Exercise directions: In the entries that follow, find the line containing "961 344 018"; from there, copy every line exactly through the line containing "s'appliquent.".

Stored data:
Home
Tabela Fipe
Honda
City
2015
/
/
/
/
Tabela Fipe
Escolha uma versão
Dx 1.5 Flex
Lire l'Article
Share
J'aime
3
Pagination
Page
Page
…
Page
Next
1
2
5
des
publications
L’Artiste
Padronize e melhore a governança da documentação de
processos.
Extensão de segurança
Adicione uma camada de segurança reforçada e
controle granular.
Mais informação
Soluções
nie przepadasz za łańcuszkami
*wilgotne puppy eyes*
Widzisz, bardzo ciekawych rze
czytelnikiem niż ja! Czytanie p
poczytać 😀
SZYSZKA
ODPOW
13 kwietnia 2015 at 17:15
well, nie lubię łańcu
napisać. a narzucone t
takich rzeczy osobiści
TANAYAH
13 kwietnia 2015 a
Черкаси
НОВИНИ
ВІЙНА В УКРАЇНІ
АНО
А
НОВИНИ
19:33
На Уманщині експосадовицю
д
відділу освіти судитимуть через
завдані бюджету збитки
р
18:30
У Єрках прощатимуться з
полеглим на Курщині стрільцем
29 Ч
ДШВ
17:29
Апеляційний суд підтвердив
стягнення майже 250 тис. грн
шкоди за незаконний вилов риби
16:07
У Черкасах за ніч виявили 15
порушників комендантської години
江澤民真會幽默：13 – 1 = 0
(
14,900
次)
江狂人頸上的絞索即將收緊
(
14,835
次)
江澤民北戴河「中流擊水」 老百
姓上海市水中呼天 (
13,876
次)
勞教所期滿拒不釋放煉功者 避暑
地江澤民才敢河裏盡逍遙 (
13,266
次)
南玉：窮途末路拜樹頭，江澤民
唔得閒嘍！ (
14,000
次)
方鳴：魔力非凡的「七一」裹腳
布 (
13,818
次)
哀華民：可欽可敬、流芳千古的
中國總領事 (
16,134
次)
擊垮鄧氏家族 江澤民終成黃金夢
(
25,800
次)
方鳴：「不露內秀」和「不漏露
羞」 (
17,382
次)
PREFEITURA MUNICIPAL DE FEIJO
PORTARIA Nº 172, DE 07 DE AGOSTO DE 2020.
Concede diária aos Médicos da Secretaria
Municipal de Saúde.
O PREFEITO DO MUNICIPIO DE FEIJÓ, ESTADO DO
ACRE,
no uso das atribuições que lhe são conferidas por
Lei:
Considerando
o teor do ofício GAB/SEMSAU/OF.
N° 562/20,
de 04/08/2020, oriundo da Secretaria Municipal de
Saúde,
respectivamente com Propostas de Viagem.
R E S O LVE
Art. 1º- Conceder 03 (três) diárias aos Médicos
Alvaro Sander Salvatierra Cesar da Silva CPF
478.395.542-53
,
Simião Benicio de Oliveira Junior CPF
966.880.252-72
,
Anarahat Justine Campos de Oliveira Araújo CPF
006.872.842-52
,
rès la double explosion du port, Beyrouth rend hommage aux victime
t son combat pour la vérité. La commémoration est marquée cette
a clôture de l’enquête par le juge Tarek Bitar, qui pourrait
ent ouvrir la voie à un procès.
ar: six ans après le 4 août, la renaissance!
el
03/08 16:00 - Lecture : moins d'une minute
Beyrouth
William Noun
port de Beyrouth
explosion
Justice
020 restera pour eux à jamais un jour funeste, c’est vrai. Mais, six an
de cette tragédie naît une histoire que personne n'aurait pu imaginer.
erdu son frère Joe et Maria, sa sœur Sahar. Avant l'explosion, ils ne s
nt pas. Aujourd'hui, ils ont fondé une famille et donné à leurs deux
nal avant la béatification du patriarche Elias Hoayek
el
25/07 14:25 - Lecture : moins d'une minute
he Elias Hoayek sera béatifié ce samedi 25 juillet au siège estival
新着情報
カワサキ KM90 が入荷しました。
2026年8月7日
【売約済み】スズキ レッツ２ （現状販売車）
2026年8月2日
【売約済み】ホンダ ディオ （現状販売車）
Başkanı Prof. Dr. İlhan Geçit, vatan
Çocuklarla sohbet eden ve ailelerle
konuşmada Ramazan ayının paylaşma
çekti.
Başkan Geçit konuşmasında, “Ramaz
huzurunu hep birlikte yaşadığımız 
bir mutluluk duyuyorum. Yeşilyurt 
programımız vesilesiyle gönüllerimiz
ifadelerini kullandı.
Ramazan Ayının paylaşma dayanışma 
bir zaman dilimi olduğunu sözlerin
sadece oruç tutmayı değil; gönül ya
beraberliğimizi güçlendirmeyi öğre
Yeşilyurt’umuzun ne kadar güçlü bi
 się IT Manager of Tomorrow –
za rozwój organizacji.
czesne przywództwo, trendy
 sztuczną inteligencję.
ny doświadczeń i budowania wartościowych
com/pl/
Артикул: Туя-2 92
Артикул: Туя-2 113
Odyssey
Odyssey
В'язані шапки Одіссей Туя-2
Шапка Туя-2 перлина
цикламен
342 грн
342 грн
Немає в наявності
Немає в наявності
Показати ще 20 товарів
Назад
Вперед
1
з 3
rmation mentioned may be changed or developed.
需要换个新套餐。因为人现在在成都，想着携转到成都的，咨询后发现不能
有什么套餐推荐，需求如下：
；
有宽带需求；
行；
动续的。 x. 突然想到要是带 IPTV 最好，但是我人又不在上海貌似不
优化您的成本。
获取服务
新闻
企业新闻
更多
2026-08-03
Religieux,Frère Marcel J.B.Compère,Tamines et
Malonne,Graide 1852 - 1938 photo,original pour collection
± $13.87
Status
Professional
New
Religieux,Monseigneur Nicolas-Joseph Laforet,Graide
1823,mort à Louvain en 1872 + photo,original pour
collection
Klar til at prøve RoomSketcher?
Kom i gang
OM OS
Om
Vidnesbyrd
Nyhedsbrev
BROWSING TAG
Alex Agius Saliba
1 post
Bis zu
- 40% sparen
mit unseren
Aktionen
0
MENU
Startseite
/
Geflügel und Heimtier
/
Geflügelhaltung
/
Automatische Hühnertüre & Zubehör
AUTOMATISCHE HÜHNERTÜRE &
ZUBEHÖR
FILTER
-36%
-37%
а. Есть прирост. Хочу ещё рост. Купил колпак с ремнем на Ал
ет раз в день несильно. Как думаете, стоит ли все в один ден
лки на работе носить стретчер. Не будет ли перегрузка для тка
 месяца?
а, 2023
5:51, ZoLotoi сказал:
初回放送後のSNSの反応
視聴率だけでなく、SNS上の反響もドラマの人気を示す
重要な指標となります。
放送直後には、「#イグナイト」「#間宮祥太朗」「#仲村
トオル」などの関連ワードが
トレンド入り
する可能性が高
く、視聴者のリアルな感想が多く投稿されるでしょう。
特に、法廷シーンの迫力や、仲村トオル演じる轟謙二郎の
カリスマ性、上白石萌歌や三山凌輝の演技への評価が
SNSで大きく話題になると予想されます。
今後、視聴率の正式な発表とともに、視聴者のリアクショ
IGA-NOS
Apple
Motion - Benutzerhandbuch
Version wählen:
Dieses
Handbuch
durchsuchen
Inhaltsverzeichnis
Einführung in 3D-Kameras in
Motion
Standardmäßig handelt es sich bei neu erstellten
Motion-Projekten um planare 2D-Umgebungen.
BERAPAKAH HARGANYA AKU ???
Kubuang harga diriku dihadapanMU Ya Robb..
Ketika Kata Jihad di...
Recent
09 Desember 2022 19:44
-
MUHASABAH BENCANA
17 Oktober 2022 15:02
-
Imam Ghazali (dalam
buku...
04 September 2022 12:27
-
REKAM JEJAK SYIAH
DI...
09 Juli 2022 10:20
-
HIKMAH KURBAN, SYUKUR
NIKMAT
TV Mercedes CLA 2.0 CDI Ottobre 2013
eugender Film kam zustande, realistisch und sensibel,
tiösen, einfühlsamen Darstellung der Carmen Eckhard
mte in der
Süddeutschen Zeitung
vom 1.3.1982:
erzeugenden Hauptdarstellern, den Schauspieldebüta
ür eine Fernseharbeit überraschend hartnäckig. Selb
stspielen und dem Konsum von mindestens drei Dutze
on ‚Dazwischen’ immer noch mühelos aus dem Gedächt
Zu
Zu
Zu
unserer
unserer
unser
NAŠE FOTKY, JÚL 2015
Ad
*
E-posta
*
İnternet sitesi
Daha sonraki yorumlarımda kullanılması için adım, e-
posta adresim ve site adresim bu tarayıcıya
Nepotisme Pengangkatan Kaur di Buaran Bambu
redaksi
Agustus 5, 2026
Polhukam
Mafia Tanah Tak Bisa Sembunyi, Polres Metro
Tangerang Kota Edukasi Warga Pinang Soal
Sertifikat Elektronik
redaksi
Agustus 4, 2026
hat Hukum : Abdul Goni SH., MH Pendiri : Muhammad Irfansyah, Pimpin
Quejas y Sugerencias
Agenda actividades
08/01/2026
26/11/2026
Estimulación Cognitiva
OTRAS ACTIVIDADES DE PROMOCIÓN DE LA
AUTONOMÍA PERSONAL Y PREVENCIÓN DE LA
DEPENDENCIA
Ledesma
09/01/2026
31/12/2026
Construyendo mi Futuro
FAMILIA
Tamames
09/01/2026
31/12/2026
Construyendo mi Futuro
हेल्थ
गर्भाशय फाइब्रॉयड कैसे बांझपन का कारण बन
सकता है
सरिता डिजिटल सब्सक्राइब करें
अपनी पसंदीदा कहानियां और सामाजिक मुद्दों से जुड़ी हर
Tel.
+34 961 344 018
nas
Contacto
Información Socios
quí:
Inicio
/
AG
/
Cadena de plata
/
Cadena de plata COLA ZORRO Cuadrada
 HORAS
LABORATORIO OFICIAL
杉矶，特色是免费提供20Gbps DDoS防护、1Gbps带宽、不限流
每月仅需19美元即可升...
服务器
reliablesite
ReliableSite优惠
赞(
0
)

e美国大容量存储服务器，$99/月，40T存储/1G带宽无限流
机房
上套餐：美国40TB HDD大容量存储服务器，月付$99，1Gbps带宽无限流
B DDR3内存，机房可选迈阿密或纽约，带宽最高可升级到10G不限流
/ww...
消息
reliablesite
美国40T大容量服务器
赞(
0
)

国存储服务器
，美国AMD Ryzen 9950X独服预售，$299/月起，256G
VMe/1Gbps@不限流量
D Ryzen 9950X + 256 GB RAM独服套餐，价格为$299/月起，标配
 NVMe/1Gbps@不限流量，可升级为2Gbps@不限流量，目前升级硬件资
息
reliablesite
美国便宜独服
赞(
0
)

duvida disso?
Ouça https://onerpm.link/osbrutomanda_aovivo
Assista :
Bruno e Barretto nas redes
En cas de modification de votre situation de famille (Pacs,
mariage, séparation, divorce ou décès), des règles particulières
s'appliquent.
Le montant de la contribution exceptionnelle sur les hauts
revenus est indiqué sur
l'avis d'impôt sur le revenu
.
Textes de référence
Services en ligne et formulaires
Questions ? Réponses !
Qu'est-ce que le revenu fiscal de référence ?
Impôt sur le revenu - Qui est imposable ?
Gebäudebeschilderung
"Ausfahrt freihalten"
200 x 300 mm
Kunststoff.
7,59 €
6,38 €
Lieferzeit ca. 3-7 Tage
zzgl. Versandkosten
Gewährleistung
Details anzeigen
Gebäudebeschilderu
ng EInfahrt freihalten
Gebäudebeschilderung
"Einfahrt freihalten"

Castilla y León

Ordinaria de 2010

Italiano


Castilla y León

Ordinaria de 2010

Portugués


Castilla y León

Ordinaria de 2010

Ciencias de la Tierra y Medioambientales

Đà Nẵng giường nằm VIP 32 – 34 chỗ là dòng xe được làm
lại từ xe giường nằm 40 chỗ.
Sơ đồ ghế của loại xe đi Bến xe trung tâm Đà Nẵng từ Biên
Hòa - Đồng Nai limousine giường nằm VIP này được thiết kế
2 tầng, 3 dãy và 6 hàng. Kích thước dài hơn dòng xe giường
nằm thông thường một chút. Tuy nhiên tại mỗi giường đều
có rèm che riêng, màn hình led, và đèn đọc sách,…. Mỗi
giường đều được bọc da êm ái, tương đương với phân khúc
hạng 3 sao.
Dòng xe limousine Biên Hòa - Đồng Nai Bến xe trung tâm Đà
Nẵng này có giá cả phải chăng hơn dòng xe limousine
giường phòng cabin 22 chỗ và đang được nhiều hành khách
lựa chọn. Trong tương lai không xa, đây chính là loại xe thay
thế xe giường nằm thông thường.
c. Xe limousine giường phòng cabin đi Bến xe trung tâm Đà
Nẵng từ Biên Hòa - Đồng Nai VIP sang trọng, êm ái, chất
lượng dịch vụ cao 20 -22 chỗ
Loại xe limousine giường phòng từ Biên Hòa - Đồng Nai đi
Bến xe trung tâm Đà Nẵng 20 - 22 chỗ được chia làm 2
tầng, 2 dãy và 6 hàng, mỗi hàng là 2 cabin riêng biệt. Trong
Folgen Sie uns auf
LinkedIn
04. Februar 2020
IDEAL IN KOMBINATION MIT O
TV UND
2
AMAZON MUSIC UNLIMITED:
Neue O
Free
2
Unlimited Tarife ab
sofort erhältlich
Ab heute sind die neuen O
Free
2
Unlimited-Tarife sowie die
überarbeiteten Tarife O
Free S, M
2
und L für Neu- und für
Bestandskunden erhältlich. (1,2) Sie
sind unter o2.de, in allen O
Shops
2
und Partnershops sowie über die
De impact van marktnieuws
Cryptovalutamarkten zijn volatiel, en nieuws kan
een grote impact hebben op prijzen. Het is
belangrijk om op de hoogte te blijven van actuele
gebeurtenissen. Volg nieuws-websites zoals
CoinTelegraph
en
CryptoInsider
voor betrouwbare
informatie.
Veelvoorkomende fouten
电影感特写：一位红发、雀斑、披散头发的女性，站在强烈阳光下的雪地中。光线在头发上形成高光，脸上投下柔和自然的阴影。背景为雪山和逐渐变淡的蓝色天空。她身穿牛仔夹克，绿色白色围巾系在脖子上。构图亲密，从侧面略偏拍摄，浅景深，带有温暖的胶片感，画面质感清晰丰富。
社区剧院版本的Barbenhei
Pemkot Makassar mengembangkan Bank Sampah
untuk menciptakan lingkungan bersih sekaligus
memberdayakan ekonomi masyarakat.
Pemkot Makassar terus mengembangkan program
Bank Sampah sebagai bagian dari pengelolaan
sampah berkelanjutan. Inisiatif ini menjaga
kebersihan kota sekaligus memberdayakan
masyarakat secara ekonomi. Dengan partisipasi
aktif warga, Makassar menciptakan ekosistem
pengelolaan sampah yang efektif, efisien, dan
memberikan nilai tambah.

The answer:
+34 961 344 018
nas
Contacto
Información Socios
quí:
Inicio
/
AG
/
Cadena de plata
/
Cadena de plata COLA ZORRO Cuadrada
 HORAS
LABORATORIO OFICIAL
杉矶，特色是免费提供20Gbps DDoS防护、1Gbps带宽、不限流
每月仅需19美元即可升...
服务器
reliablesite
ReliableSite优惠
赞(
0
)

e美国大容量存储服务器，$99/月，40T存储/1G带宽无限流
机房
上套餐：美国40TB HDD大容量存储服务器，月付$99，1Gbps带宽无限流
B DDR3内存，机房可选迈阿密或纽约，带宽最高可升级到10G不限流
/ww...
消息
reliablesite
美国40T大容量服务器
赞(
0
)

国存储服务器
，美国AMD Ryzen 9950X独服预售，$299/月起，256G
VMe/1Gbps@不限流量
D Ryzen 9950X + 256 GB RAM独服套餐，价格为$299/月起，标配
 NVMe/1Gbps@不限流量，可升级为2Gbps@不限流量，目前升级硬件资
息
reliablesite
美国便宜独服
赞(
0
)

duvida disso?
Ouça https://onerpm.link/osbrutomanda_aovivo
Assista :
Bruno e Barretto nas redes
En cas de modification de votre situation de famille (Pacs,
mariage, séparation, divorce ou décès), des règles particulières
s'appliquent.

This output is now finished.